Stressed Out? Try Mindfulness-Based Stress Reduction
So many people — clients, co-workers, family, friends —say they’re under too much stress. Are you?
According to the APA’s 2013 Stress in America survey, 42% of adults say their stress has increased over the past 5 years. Managing stress is vital to well-being, and a critical part of any behavior change attempt. I’ve seen many people stumble in weight-loss, physical activity, or tobacco cessation attempts during times of high stress. I coach my clients to try a variety of techniques to reduce stress, and develop personal tool kits to keep stress at manageable levels.
Last year, I added a new tool to my own kit.
Mindfulness-based stress reduction (MBSR) has been around for ages, but in my opinion, it always sounded a little nebulous. Meditation, yoga, breathing, — all good; just a little too sandals-and-candles for me.
But research about the health benefits of MBSR became very compelling — reduced blood pressure, inflammation, and chronic pain; decreased anxiety and depression; the list goes on.
And then both my kids became teenagers. So, last spring I immersed myself in an 8-week MBSR class at a local hospital, hoping to reduce my own stress — and to share new insights with my clients.
Each class opened and closed with a seated meditation, during which Dr. W. — a neurologist — guided us through breathing and body awareness, soothing thoughts, and brief poetry selections. He assured us that getting distracted is normal — and to simply return to the breath whenever that happened. We learned a body scan, basic yoga poses, and walking meditations, and were instructed to see what we liked best — and build a personal meditation practice of 45-60 minutes a day by the end of the course.
Dr.

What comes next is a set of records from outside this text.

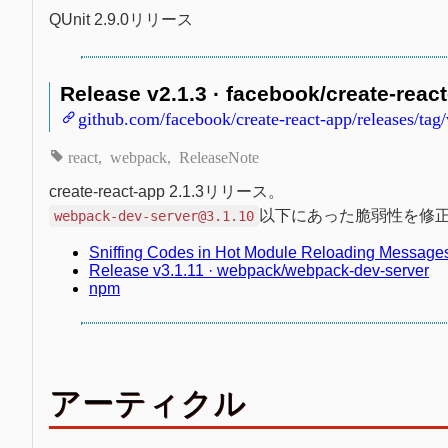
QUnit 2.9.0リリース
Release v2.1.3 · facebook/create-reac
github.com/facebook/create-react-app/releases/tag/
react
webpack
ReleaseNote
create-react-app 2.1.3リリース。
以下にあった脆弱性を修
webpack-dev-server@3.1.10
Sniffing Codes in Hot Module Reloading Messages
Release v3.1.11 · webpack/webpack-dev-server
npm
アーティクル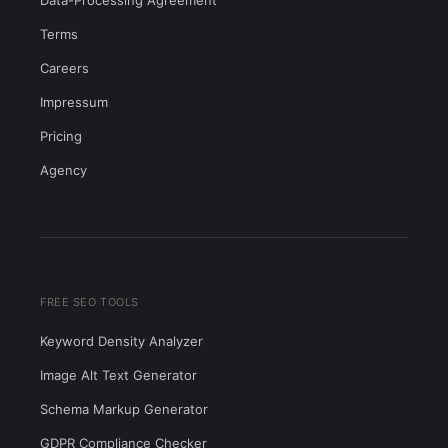
Data-Processing Agreement
Terms
Careers
Impressum
Pricing
Agency
FREE SEO TOOLS
Keyword Density Analyzer
Image Alt Text Generator
Schema Markup Generator
GDPR Compliance Checker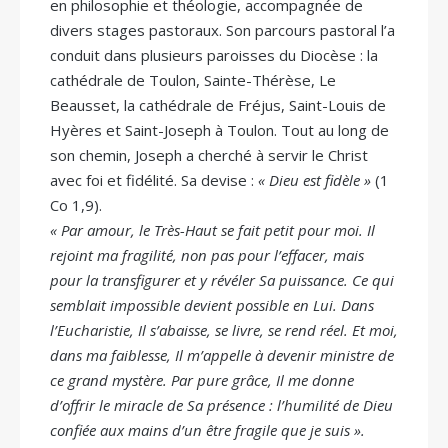
en philosophie et théologie, accompagnée de
divers stages pastoraux. Son parcours pastoral l’a
conduit dans plusieurs paroisses du Diocèse : la
cathédrale de Toulon, Sainte-Thérèse, Le
Beausset, la cathédrale de Fréjus, Saint-Louis de
Hyères et Saint-Joseph à Toulon. Tout au long de
son chemin, Joseph a cherché à servir le Christ
avec foi et fidélité. Sa devise :
« Dieu est fidèle »
(1
Co 1,9).
« Par amour, le Très-Haut se fait petit pour moi. Il
rejoint ma fragilité, non pas pour l’effacer, mais
pour la transfigurer et y révéler Sa puissance. Ce qui
semblait impossible devient possible en Lui. Dans
l’Eucharistie, Il s’abaisse, se livre, se rend réel. Et moi,
dans ma faiblesse, Il m’appelle à devenir ministre de
ce grand mystère. Par pure grâce, Il me donne
d’offrir le miracle de Sa présence : l’humilité de Dieu
confiée aux mains d’un être fragile que je suis ».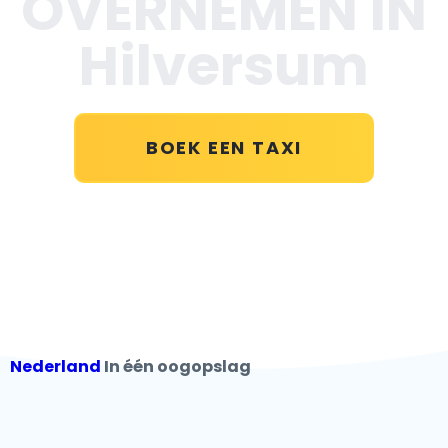
OVERNEMEN IN
Hilversum
BOEK EEN TAXI
Nederland
In één oogopslag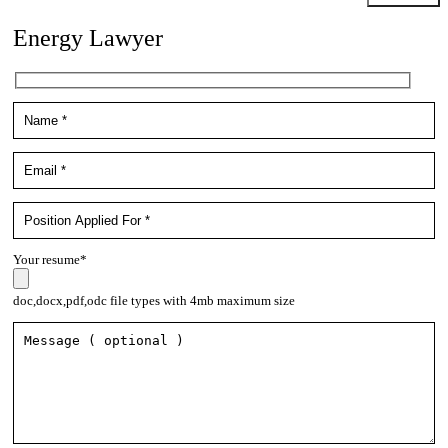
Energy Lawyer
Your resume*
doc,docx,pdf,odc file types with 4mb maximum size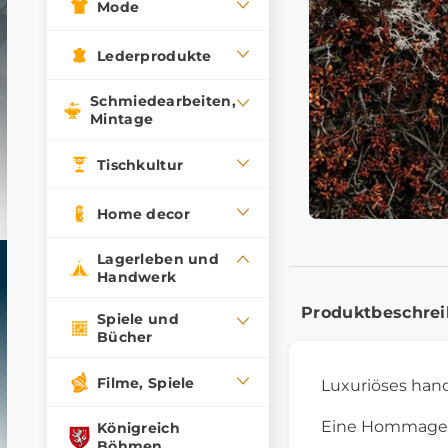
Mode
Lederprodukte
Schmiedearbeiten,
Mintage
Tischkultur
Home decor
Lagerleben und
Handwerk
Produktbeschre
Spiele und
Bücher
Filme, Spiele
Luxuriöses ha
Eine Hommage a
Königreich
Böhmen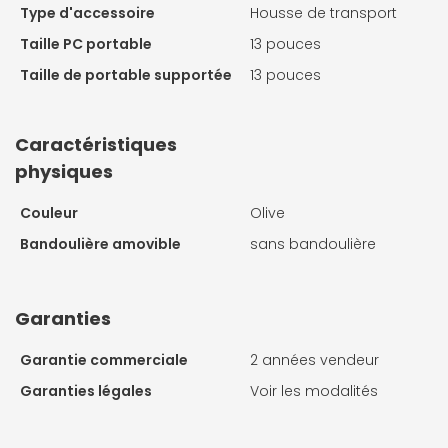
Type d'accessoire
Housse de transport
Taille PC portable
13 pouces
Taille de portable supportée
13 pouces
Caractéristiques
physiques
Couleur
Olive
Bandoulière amovible
sans bandoulière
Garanties
Garantie commerciale
2 années vendeur
Garanties légales
Voir les modalités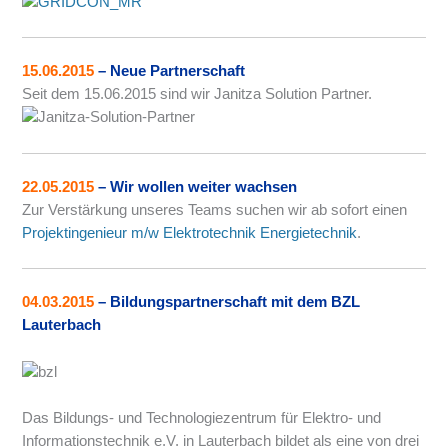
15.06.2015
– Neue Partnerschaft
Seit dem 15.06.2015 sind wir Janitza Solution Partner.
22.05.2015
– Wir wollen weiter wachsen
Zur Verstärkung unseres Teams suchen wir ab sofort einen
Projektingenieur m/w Elektrotechnik Energietechnik
.
04.03.2015
– Bildungspartnerschaft mit dem BZL
Lauterbach
Das Bildungs- und Technologiezentrum für Elektro- und
Informationstechnik e.V. in Lauterbach bildet als eine von drei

W. taught us that the mind is like a river full of thoughts and emotions. Mindfulness is like standing on the riverbank and observing the thoughts and emotions as they float by instead of getting carried away with them; choosing which ones to respond to instead of reacting to everything we think and feel. We learned about how the body, thoughts, and emotions all influence each other. Mindful awareness of these processes enabled us to intentionally respond to them in ways that reduced stress.
Each week, we were assigned daily meditation homework. Halfway through the course, my family noticed I was in a better mood and more calm. They became oddly cooperative in granting me as much undisturbed meditation practice as I needed. My classmates reported big reductions in blood pressure, anger, family conflict, and need for pain medications.
For me, self-compassion has been my biggest reward. Like many, I can be pretty hard on myself — expecting too much and being too quick to judge and criticize. Practicing MBSR has helped me to treat myself — and others — with more kindness and acceptance, and that works wonders for my stress level and sense of well-being.
I wholeheartedly endorse MBSR as a way to cope with stress and enhance your quality of life. It’s not a cure-all, but it’s definitely worth exploring. I’m not meditating every day — but I’m working on it. And that’s OK.
I learned more from my class than I can share in a blog post, but I encourage you to learn more on your own. If you’re already practicing MBSR, we’d love to hear what it’s doing for you.
May you feel joy; may you be at peace; may you be well.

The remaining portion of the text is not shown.